_AIM OF THE EXERCISE_
From the entries below, return only the lines starting at the one that contains "News & Blogs" and ending at the one that contains "VISUALLY DETAILED MEDIA", exactly as they stand.

_INPUT DATA_
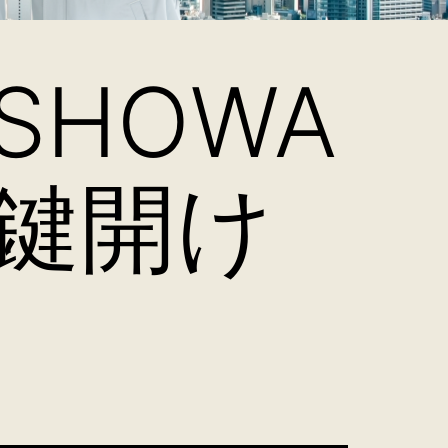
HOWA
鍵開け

---

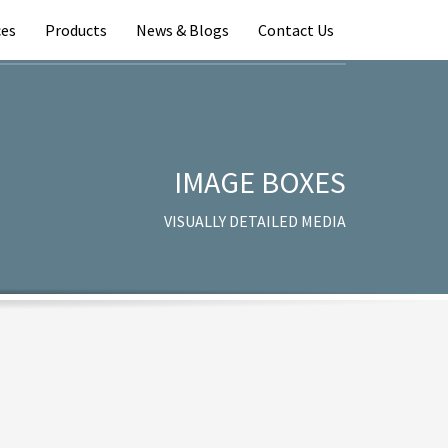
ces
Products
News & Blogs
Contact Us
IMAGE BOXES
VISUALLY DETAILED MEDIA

_EXERCISE ANSWER_
News & Blogs
Contact Us
IMAGE BOXES
VISUALLY DETAILED MEDIA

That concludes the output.